- **Document structure recognition data**:
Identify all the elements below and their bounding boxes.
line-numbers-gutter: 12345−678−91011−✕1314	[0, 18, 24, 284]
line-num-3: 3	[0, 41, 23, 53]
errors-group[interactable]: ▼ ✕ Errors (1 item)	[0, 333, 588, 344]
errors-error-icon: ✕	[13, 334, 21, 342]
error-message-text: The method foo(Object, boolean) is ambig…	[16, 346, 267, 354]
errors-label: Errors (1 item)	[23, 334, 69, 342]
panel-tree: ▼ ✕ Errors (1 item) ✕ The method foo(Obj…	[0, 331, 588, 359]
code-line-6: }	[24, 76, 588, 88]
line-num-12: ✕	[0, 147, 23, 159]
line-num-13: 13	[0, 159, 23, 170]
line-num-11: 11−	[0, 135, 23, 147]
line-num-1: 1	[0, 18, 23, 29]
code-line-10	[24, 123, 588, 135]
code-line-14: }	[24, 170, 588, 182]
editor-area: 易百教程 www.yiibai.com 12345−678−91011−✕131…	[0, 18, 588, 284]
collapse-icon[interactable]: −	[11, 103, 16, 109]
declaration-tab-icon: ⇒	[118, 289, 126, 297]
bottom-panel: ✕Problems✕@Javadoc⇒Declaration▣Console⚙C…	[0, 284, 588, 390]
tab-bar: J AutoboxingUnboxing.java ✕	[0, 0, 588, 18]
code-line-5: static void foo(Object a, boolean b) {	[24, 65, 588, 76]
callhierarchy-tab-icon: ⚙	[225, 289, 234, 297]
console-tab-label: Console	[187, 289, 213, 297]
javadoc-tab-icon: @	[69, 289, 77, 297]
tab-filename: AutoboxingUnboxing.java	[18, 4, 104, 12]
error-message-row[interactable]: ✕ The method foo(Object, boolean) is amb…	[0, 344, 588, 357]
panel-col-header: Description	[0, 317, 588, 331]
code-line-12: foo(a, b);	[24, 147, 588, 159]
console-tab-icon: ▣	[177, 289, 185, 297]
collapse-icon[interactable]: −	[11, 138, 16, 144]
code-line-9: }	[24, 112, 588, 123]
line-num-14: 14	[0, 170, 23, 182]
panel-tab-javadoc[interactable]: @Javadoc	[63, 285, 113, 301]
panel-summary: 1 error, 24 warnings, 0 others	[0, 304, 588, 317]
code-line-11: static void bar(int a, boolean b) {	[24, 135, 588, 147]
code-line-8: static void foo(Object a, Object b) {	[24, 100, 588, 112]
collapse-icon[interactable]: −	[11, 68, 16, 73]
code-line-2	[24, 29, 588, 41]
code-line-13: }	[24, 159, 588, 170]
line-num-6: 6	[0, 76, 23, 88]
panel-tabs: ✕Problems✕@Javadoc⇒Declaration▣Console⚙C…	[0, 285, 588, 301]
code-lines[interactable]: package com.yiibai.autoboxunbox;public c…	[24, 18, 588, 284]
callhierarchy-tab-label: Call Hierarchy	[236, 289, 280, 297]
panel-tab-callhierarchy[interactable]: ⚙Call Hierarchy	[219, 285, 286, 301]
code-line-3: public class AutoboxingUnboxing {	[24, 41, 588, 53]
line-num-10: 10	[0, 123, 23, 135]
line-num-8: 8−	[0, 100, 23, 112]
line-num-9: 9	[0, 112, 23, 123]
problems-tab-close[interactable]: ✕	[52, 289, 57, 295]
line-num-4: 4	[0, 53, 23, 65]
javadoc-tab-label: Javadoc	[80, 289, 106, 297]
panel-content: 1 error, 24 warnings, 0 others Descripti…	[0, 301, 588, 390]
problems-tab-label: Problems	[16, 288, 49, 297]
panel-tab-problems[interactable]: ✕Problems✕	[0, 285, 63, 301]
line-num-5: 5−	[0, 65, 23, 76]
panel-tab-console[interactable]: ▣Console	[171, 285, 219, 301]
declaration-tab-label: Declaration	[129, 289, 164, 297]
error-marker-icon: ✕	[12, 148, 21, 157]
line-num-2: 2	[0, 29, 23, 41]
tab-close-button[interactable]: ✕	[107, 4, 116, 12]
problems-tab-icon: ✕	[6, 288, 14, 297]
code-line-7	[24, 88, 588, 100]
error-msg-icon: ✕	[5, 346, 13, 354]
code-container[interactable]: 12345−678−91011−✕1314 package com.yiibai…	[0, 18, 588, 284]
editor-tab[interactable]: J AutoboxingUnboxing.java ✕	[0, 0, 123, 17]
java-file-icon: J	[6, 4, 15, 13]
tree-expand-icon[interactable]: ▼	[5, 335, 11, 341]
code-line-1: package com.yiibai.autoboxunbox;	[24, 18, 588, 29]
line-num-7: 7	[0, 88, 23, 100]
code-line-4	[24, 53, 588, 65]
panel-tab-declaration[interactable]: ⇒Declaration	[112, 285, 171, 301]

- **Your task**: Go through the entries above and copy each line with "static" in it.

- **Response**:
code-line-5: static void foo(Object a, boolean b) {	[24, 65, 588, 76]
code-line-11: static void bar(int a, boolean b) {	[24, 135, 588, 147]
code-line-8: static void foo(Object a, Object b) {	[24, 100, 588, 112]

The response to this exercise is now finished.